Over the weekend, I was driving on the highway when I came across an odd vehicle on the back of a tow truck.
I did a double-take.
And I had to snap a picture of it...
Not sure if you can make it out, but that's an armored truck with Coinbase branding.
On the back, it says, "It's time to update the system."
An armored truck filled with crypto?!
What the heck is going on?
Well, as it turns out, Coinbase just launched a national campaign last month promoting cryptocurrency and its supposed benefits to the economy.
According to a blog post on the company's website, the campaign is called "Crypto: Moving America Forward."

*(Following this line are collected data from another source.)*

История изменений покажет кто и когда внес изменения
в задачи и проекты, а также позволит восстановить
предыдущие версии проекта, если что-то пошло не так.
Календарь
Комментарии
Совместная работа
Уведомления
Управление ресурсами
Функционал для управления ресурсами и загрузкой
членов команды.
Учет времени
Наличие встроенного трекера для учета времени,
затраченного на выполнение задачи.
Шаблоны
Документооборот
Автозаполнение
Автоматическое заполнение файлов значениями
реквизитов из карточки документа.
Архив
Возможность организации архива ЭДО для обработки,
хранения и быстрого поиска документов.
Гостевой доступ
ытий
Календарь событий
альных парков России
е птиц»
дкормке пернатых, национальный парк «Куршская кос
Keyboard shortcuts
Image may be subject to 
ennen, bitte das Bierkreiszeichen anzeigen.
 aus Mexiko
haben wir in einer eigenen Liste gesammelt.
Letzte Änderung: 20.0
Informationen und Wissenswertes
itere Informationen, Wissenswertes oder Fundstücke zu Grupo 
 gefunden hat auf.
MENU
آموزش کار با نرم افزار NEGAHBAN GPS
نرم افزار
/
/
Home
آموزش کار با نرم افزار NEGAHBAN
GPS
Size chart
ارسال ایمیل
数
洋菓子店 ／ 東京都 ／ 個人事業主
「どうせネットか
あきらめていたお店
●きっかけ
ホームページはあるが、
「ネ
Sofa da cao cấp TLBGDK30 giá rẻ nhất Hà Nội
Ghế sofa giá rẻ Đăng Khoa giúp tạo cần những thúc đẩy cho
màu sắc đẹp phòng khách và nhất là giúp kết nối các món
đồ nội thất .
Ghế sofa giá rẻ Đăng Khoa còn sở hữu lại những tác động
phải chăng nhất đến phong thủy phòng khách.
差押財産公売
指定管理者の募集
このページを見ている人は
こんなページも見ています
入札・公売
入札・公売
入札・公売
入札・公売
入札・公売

Coinbase is touting it as a "national campaign aimed at highlighting the importance of cryptocurrency as a technology that will modernize the global financial system."
The campaign comprises a TV ad series airing on popular Sunday shows, an educational program about the history of money, billboards, the aforementioned armored truck, and in-app engagement all culminating in a June 22 "State of Crypto Summit" in New York and a July 19 "Stand for Crypto" gathering in Washington, D.C.

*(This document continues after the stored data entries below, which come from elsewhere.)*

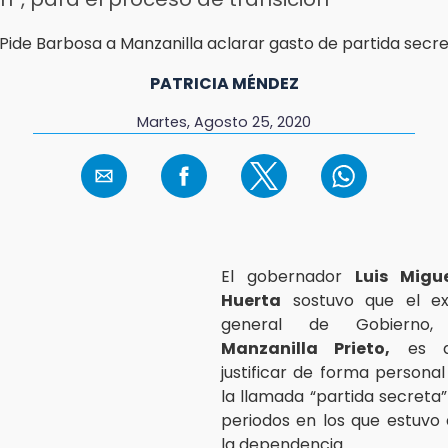
PATRICIA MÉNDEZ
Martes, Agosto 25, 2020
El gobernador
Luis Migue
Huerta
sostuvo que el ex
general de Gobiern
Manzanilla Prieto,
es q
justificar de forma personal
la llamada “partida secreta”
periodos en los que estuvo 
la dependencia.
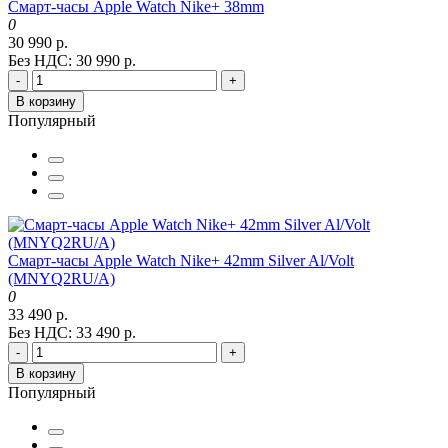
Смарт-часы Apple Watch Nike+ 38mm
0
30 990 р.
Без НДС: 30 990 р.
-
+
В корзину
Популярный
Смарт-часы Apple Watch Nike+ 42mm Silver Al/Volt
(MNYQ2RU/A)
0
33 490 р.
Без НДС: 33 490 р.
-
+
В корзину
Популярный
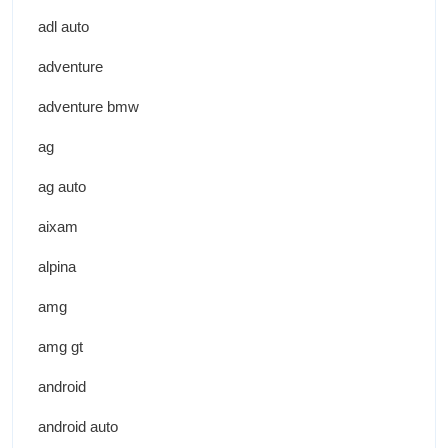
adl auto
adventure
adventure bmw
ag
ag auto
aixam
alpina
amg
amg gt
android
android auto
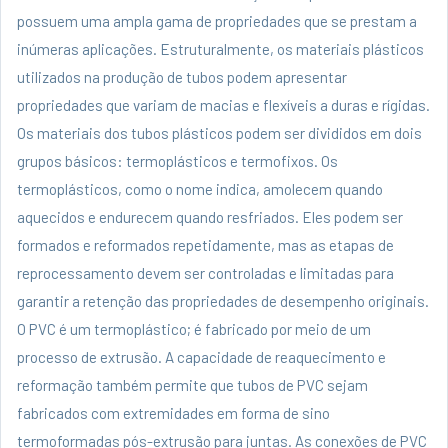
possuem uma ampla gama de propriedades que se prestam a
inúmeras aplicações. Estruturalmente, os materiais plásticos
utilizados na produção de tubos podem apresentar
propriedades que variam de macias e flexíveis a duras e rígidas.
Os materiais dos tubos plásticos podem ser divididos em dois
grupos básicos: termoplásticos e termofixos. Os
termoplásticos, como o nome indica, amolecem quando
aquecidos e endurecem quando resfriados. Eles podem ser
formados e reformados repetidamente, mas as etapas de
reprocessamento devem ser controladas e limitadas para
garantir a retenção das propriedades de desempenho originais.
O PVC é um termoplástico; é fabricado por meio de um
processo de extrusão. A capacidade de reaquecimento e
reformação também permite que tubos de PVC sejam
fabricados com extremidades em forma de sino
termoformadas pós-extrusão para juntas. As conexões de PVC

Global fintech website Pymnts reported, "The launch of this campaign comes at a time when the dynamics between Coinbase and the U.S. Securities and Exchange Commission (SEC) have curdled substantially, with the two duking it out in court over establishing regulatory clarity for the digital asset sector regarding what constitutes operational compliance."

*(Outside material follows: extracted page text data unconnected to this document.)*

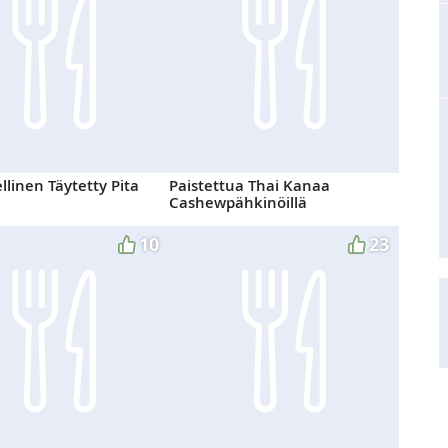
llinen Täytetty Pita
Paistettua Thai Kanaa
Cashewpähkinöillä
10
23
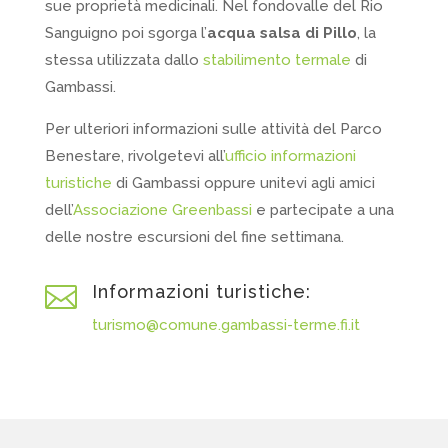
sue proprietà medicinali. Nel fondovalle del Rio
Sanguigno poi sgorga l’
acqua salsa di Pillo
, la
stessa utilizzata dallo
stabilimento termale
di
Gambassi.
Per ulteriori informazioni sulle attività del Parco
Benestare, rivolgetevi all’
ufficio informazioni
turistiche
di Gambassi oppure unitevi agli amici
dell’
Associazione Greenbassi
e partecipate a una
delle nostre
escursioni del fine settimana.

Informazioni turistiche:
turismo@comune.gambassi-terme.fi.it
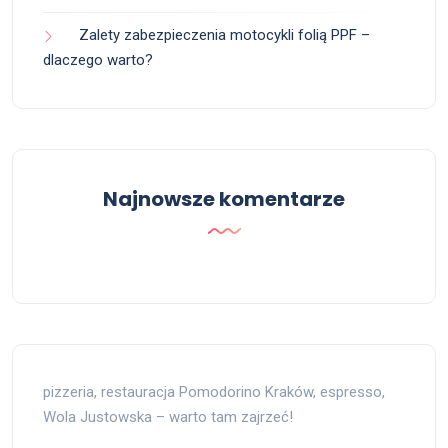
Zalety zabezpieczenia motocykli folią PPF –
dlaczego warto?
Najnowsze komentarze
pizzeria, restauracja Pomodorino Kraków, espresso,
Wola Justowska – warto tam zajrzeć!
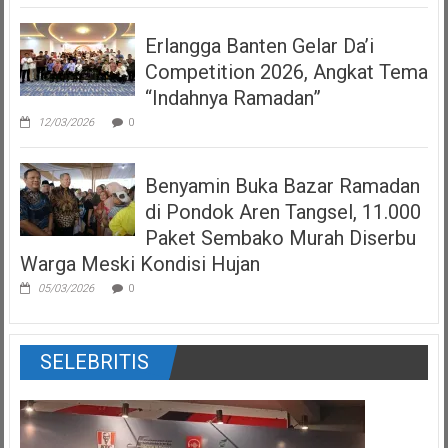
Erlangga Banten Gelar Da’i
Competition 2026, Angkat Tema
“Indahnya Ramadan”
12/03/2026
0
Benyamin Buka Bazar Ramadan
di Pondok Aren Tangsel, 11.000
Paket Sembako Murah Diserbu
Warga Meski Kondisi Hujan
05/03/2026
0
SELEBRITIS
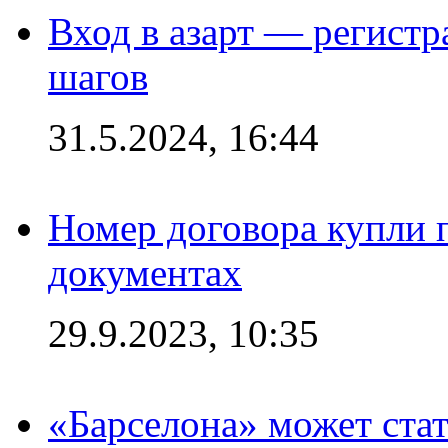
Вход в азарт — регистр
шагов
31.5.2024, 16:44
Номер договора купли п
документах
29.9.2023, 10:35
«Барселона» может стат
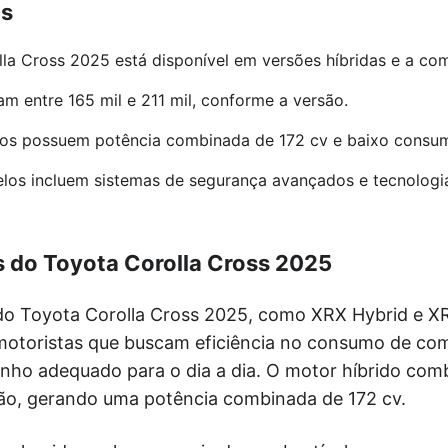
is
la Cross 2025 está disponível em versões híbridas e a co
am entre 165 mil e 211 mil, conforme a versão.
dos possuem potência combinada de 172 cv e baixo consu
los incluem sistemas de segurança avançados e tecnologi
s do Toyota Corolla Cross 2025
 do Toyota Corolla Cross 2025, como XRX Hybrid e X
motoristas que buscam eficiência no consumo de com
ho adequado para o dia a dia. O motor híbrido com
tão, gerando uma potência combinada de 172 cv.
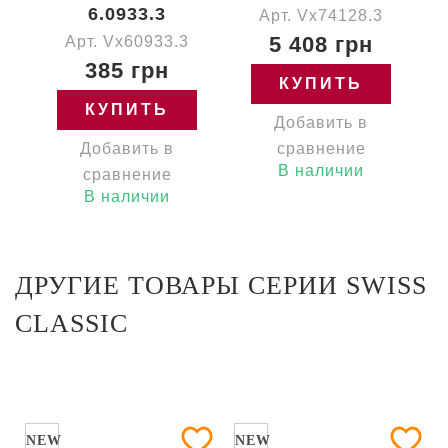
6.0933.3
Арт. Vx74128.3
5 408 грн
Арт. Vx60933.3
385 грн
КУПИТЬ
КУПИТЬ
Добавить в
Добавить в
сравнение
В наличии
сравнение
В наличии
ДРУГИЕ ТОВАРЫ СЕРИИ SWISS
CLASSIC
NEW
NEW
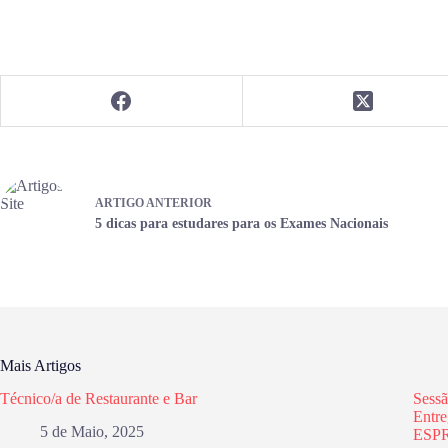
ARTIGO
ANTERIOR
5 dicas para estudares para os Exames Nacionais
Mais Artigos
Técnico/a de Restaurante e Bar
Sessã
Entre
5 de Maio, 2025
ESP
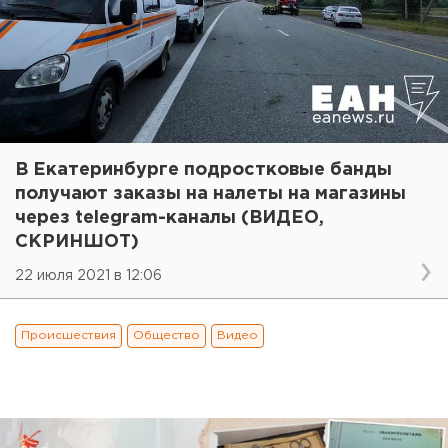
В Екатеринбурге подростковые банды
получают заказы на налеты на магазины
через telegram-каналы (ВИДЕО,
СКРИНШОТ)
22 июля 2021 в 12:06
Происшествия
Общество
Видео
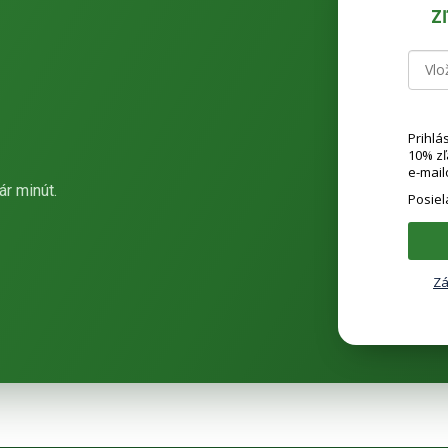
Z
Prihlá
10% z
e-mail
ár minút.
Posie
Zá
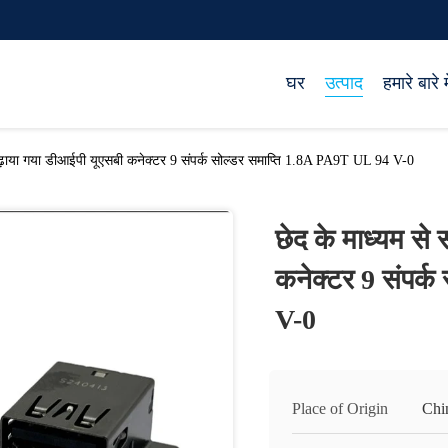
घर
उत्पाद
हमारे बारे मे
 चढ़ाया गया डीआईपी यूएसबी कनेक्टर 9 संपर्क सोल्डर समाप्ति 1.8A PA9T UL 94 V-0
छेद के माध्यम से
कनेक्टर 9 संपर्
V-0
Place of Origin
Chi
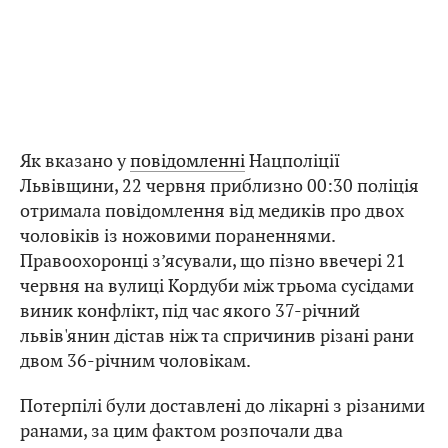
Як вказано у
повідомленні
Нацполіції
Львівщини, 22 червня приблизно 00:30 поліція
отримала повідомлення від медиків про двох
чоловіків із ножовими пораненнями.
Правоохоронці з’ясували, що пізно ввечері 21
червня на вулиці Кордуби між трьома сусідами
виник конфлікт, під час якого 37-річний
львів'янин дістав ніж та спричинив різані рани
двом 36-річним чоловікам.
Потерпілі були доставлені до лікарні з різаними
ранами, за цим фактом розпочали два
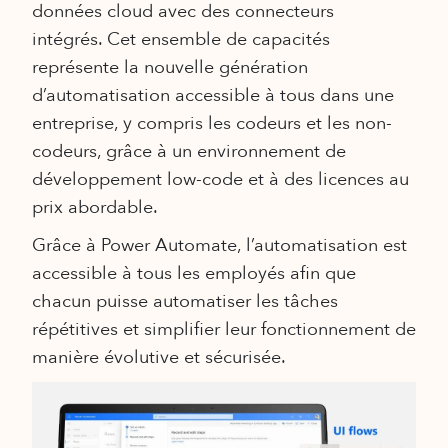
données cloud avec des connecteurs
intégrés. Cet ensemble de capacités
représente la nouvelle génération
d’automatisation accessible à tous dans une
entreprise, y compris les codeurs et les non-
codeurs, grâce à un environnement de
développement low-code et à des licences au
prix abordable.
Grâce à Power Automate, l’automatisation est
accessible à tous les employés afin que
chacun puisse automatiser les tâches
répétitives et simplifier leur fonctionnement de
manière évolutive et sécurisée.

What it all comes back to is the No. 1 problem plaguing crypto: No one actually knows what it is. Despite all the supposed experts, no one can agree on what crypto will ultimately be used for. That's why we need a grand explanation from someone who's made billions off it.
Coinbase Co-Founder and CEO Brian Armstrong lays out the case for crypto in a two-minute elevator pitch in the first ad, and as you'll see, he makes it sound more like a pyramid scheme than ever. All the red flags are cropping up.
I want to break this down section by section so you can see that 14 years after crypto was invented, the people who happened to make millions off it are still using the same old jargon. Nothing's changed.
He opens by saying, "The naive view of crypto is that this is some speculative asset that people are trading and they're going to lose their shirts. That's missing the forest through the trees. It's early days. Yes, some people are trading it as an asset class, but they're also starting to use it in many novel ways... This feels like the early days when I first started using the internet."